Há as coisas que deixei na mesa. Amanhã seria um dia normal e as coisas estariam lá, acessíveis. Mas amanhã não foi normal, todos nos recolhemos em casa e lá está tudo o que deixei, como deixei, inacessível.
Queria o caderno de capa dourada e girassóis, poder decidir que fim daria a ele: palavras solares, inspiradas pela capa, ou anotaçõs de projetos? O caderno tem pautas e, maluquice minha, talvez, as pautas atrapalham a liberdade das palavras, que ficam aprisionadas… mas queria ter aqui o caderno, olhar para ele e decidir seu destino.
Há meus vasos coloridos de cerâmica, que acomodaram suculentas um dia e deviam vir para casa. As suculentas não gostam do pouco sol que há lá, ficariam melhores aqui e agora… agora talvez não sejam mais suculentas, talvez não sejam mais. Me dói pensar nelas e nos cachorros de lá, à míngua, na ilha deserta.
Havia a porção de levain com que alguém me presenteou e deixei na geladeira: amanhã levo, vai fermentar aqui como fermentaria em casa. Amanhã não houve e talvez o fermento tenha levedado tudo o que podia e morrido, sem ser alimentado. Tudo o que não é alimentado morre. Naquela véspera eu não imaginava que deixava o fermento para morrer.

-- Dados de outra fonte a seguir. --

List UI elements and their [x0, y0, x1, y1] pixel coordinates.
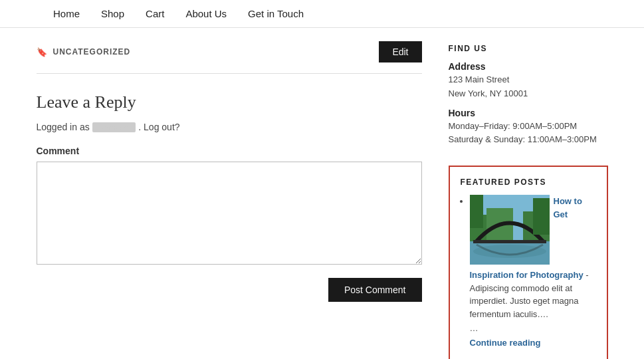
sidebar: FIND US Address 123 Main Street New York… — [449, 41, 608, 359]
nav-contact[interactable]: Get in Touch — [248, 8, 304, 19]
continue-reading-link[interactable]: Continue reading — [470, 336, 596, 350]
username-display: username — [92, 122, 136, 132]
main-content: 🔖 UNCATEGORIZED Edit Leave a Reply Logge… — [37, 41, 422, 359]
category-label: 🔖 UNCATEGORIZED — [37, 47, 131, 57]
logged-in-message: Logged in as username . Log out? — [37, 122, 422, 132]
post-comment-button[interactable]: Post Comment — [328, 278, 422, 302]
category-icon: 🔖 — [37, 47, 48, 57]
find-us-heading: FIND US — [449, 44, 608, 53]
featured-post-item: How to Get Inspiration for Photography -… — [470, 195, 596, 349]
featured-posts-section: FEATURED POSTS — [449, 166, 608, 359]
page-container: 🔖 UNCATEGORIZED Edit Leave a Reply Logge… — [23, 28, 621, 359]
hours-text: Monday–Friday: 9:00AM–5:00PM Saturday & … — [449, 120, 608, 148]
hours-heading: Hours — [449, 108, 608, 118]
featured-posts-heading: FEATURED POSTS — [461, 178, 596, 187]
svg-rect-5 — [473, 240, 546, 243]
logout-link[interactable]: . Log out? — [138, 122, 179, 132]
svg-rect-7 — [470, 195, 483, 228]
featured-post-image — [470, 195, 550, 265]
comment-label: Comment — [37, 146, 422, 156]
find-us-section: FIND US Address 123 Main Street New York… — [449, 44, 608, 147]
nav-about[interactable]: About Us — [185, 8, 227, 19]
svg-point-6 — [473, 245, 546, 258]
leave-reply-title: Leave a Reply — [37, 92, 422, 112]
category-text: UNCATEGORIZED — [53, 47, 131, 57]
nav-home[interactable]: Home — [53, 8, 80, 19]
svg-rect-8 — [533, 198, 550, 235]
address-heading: Address — [449, 61, 608, 72]
category-bar: 🔖 UNCATEGORIZED Edit — [37, 41, 422, 62]
edit-button[interactable]: Edit — [379, 41, 421, 62]
post-comment-row: Post Comment — [37, 278, 422, 302]
section-divider — [37, 73, 422, 74]
main-nav: Home Shop Cart About Us Get in Touch — [0, 0, 644, 28]
comment-textarea[interactable] — [37, 162, 422, 265]
featured-post-list: How to Get Inspiration for Photography -… — [461, 195, 596, 349]
nav-shop[interactable]: Shop — [101, 8, 124, 19]
address-text: 123 Main Street New York, NY 10001 — [449, 73, 608, 101]
nav-cart[interactable]: Cart — [146, 8, 164, 19]
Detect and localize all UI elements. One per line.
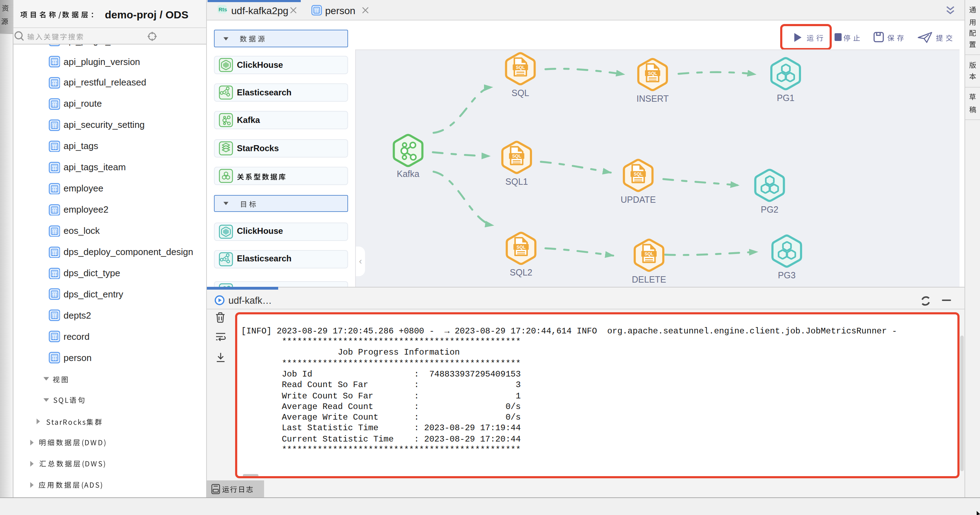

Há as canetas multicoloridas e de escrita macia, recém-compradas, e as notas que, com elas, eu preparava. Interrompidas. Iniciei outras notas, de casa, monocromáticas, mas aquelas que iniciei lá, aquelas em que me senti tão inspirada, interrompidas. Não deixo de ter a impressão de que há, nelas, algo que me escapa e não consigo recuperar. Há sempre algo irrecuperável naquilo que ficou para trás.
Há o computador que sempre fica ligado e me permitia acesso remoto, até outro dia. O acesso remoto não me ajudava a saciar a sede de minhas plantas ou alimentar os cachorros e o levain. Há os meninos que por lá perambulam. Será que têm podido se alimentar? Talvez tenha sido melhor que o computador tenha se desligado, como desligou. Talvez, com conexão cortada, eu pare de pensar naquilo que, por ora, não posso alimentar, no que está fora de meu alcance, no que não posso salvar.
A mesa estava desordenada e assim está, foi como a deixei. Amanhã arrumo, hoje não dá tempo. Amanhã não houve. Então, me pergunto: o que estou deixando sobre a mesa – a grande mesa onde o jogo da vida se desenrola -, desarrumado, pendente, inacabado? Amanhã, talvez, não esteja a meu alcance. Melhor cuidar hoje.